The generators also complained about a lack of transparency in ERCOT’s development of planning scenarios for March 3-7 and what they saw as a delay in issuing the OCN.

“We want to wait as long as possible to let the market respond on its own,” Woodfin said. “On the 27th, we realized no one was adjusting and we see this [cold weather] coming. Hello? That was what the OCN was for.”

“Issuing the OCN earlier would have prompted more response,” South Texas Electric Cooperative’s Clif Lange said.

Lack of Transparency?

“Why didn’t market prices reflect what was going on?” Barnes asked. “[There was] a lack of transparency in some of the information [provided]. There were also likely expectations that ERCOT would intervene with reliability actions. That should be the focus of what we try to address. There should be confidence in the market.”

Reliant Energy Retail Services’ Bill Barnes

“We try to let the market respond, and hopefully, it will, so we don’t have to take command-and-control actions,” Woodfin said.
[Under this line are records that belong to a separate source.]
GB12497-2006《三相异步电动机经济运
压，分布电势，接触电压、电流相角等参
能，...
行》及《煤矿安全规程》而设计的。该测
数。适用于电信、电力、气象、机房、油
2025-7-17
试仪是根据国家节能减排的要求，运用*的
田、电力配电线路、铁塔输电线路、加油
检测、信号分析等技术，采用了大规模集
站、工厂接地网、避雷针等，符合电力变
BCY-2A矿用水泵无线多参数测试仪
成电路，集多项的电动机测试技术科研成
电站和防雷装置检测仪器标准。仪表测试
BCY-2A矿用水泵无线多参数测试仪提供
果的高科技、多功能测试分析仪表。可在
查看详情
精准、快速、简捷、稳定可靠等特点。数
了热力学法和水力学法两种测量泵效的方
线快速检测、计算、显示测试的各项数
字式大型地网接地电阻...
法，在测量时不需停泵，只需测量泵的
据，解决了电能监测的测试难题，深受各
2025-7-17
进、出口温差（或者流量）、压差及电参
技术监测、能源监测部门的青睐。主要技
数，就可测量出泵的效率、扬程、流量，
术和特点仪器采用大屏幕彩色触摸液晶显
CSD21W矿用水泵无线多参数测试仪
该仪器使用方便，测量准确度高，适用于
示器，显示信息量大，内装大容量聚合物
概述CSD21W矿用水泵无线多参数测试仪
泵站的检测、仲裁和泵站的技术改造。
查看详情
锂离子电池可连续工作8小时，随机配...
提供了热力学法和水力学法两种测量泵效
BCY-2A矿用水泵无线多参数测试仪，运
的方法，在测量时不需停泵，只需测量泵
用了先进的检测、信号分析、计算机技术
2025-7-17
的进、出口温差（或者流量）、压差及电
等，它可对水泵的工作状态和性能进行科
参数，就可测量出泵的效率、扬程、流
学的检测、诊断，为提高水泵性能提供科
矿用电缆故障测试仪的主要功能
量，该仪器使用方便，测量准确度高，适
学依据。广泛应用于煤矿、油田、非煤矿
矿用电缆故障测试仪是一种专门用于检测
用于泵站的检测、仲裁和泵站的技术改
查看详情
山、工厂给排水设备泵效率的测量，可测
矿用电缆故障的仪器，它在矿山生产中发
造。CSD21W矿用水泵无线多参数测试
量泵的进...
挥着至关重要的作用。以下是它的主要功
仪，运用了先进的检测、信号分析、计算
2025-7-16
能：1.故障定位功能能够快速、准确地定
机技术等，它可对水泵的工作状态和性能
ERCOT set a new monthly record for demand on March 5 at 60.7 GW, breaking a mark set in 2014. The grid operator wound up with 66.5 GW of capacity to work with, and it canceled the OCN at noon on March 6.

Prices briefly eclipsed $1,300/MWh in the real-time market and approached $800/MWh in the day-ahead market during the morning hours. There were also periods of lower operating reserve demand curve (ORDC) reserves and higher ORDC price adders during the same period.
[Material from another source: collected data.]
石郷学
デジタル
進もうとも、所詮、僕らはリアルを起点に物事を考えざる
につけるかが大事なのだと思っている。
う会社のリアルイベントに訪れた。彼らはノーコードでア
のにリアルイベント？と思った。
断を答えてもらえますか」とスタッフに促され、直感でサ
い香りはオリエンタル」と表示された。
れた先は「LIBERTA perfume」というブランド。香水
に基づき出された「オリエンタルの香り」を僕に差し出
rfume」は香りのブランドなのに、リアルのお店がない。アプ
Asked whether ERCOT believed it had completed all reasonable options before issuing the initial OCN, COO Cheryl Mele responded, “We’ve heard that message.”

“We’re already talking about the ways we can ensure we’re portraying to the market all the things we are looking at,” she said. “The root of the problem is we didn’t do a good job of selecting the forecast early enough that would be what we thought was going to be the most likely outcome.”
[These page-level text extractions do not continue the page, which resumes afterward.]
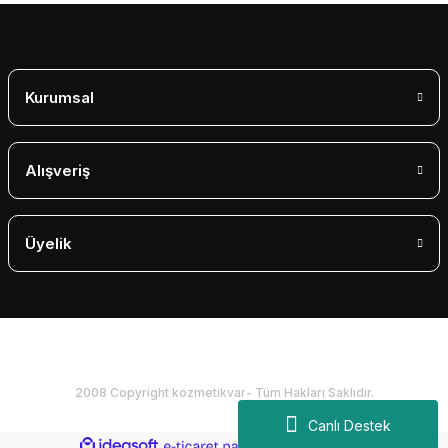
Gönder
Kurumsal
Alışveriş
Üyelik
2008 Copyright kozmetikvar- Tüm Hakları Saklıdır.
Canlı Destek
ideasoft
ile
e-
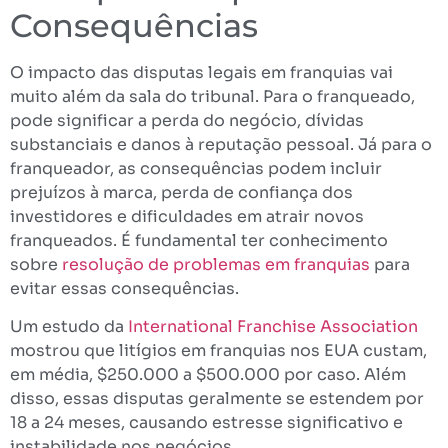
Consequências
O impacto das disputas legais em franquias vai
muito além da sala do tribunal. Para o franqueado,
pode significar a perda do negócio, dívidas
substanciais e danos à reputação pessoal. Já para o
franqueador, as consequências podem incluir
prejuízos à marca, perda de confiança dos
investidores e dificuldades em atrair novos
franqueados. É fundamental ter conhecimento
sobre
resolução de problemas em franquias
para
evitar essas consequências.
Um estudo da
International Franchise Association
mostrou que litígios em franquias nos EUA custam,
em média, $250.000 a $500.000 por caso. Além
disso, essas disputas geralmente se estendem por
18 a 24 meses, causando estresse significativo e
instabilidade nos negócios.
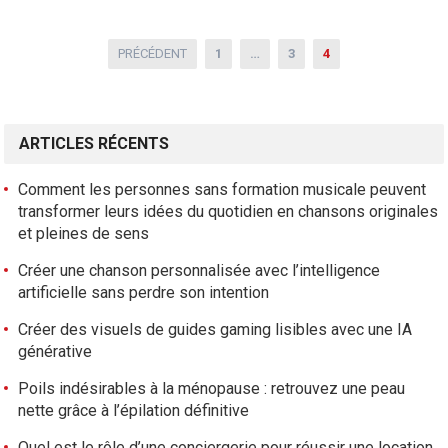
N
PRÉCÉDENT
1
…
3
4
a
v
i
ARTICLES RÉCENTS
g
a
Comment les personnes sans formation musicale peuvent
t
transformer leurs idées du quotidien en chansons originales
i
et pleines de sens
o
Créer une chanson personnalisée avec l’intelligence
n
artificielle sans perdre son intention
d
e
Créer des visuels de guides gaming lisibles avec une IA
s
générative
a
Poils indésirables à la ménopause : retrouvez une peau
r
nette grâce à l’épilation définitive
t
Quel est le rôle d’une conciergerie pour réussir une location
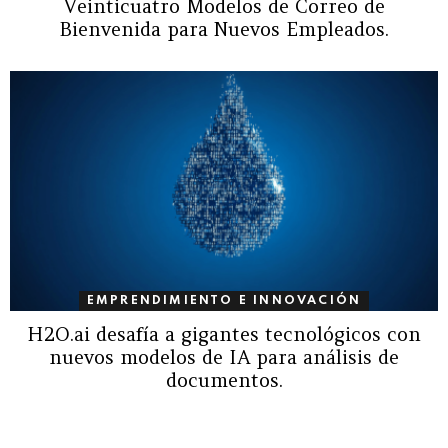
Veinticuatro Modelos de Correo de
Bienvenida para Nuevos Empleados.
EMPRENDIMIENTO E INNOVACIÓN
H2O.ai desafía a gigantes tecnológicos con
nuevos modelos de IA para análisis de
documentos.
Pricing outcomes for March 5 | ERCOT

ERCOT staff will review its existing Protocols governing the use of OCNs and other market notifications, and it has already begun discussing improvements to its communications processes. Separately, Helton said he would work with TAC Vice Chair Diana Coleman to assemble a group to review how ERCOT distributes planning information data, its definitions or levels of emergencies in the planning horizon, and the timing of market notifications.

Texas Public Utility Commission Chair DeAnn Walker was among the interested observers during the two-hour discussion. Walker did not join in the discussions, but the PUC has opened a docket (Project 49378) to review ERCOT’s “outage scheduling processes” and has placed it on the agenda for its April 4 open meeting.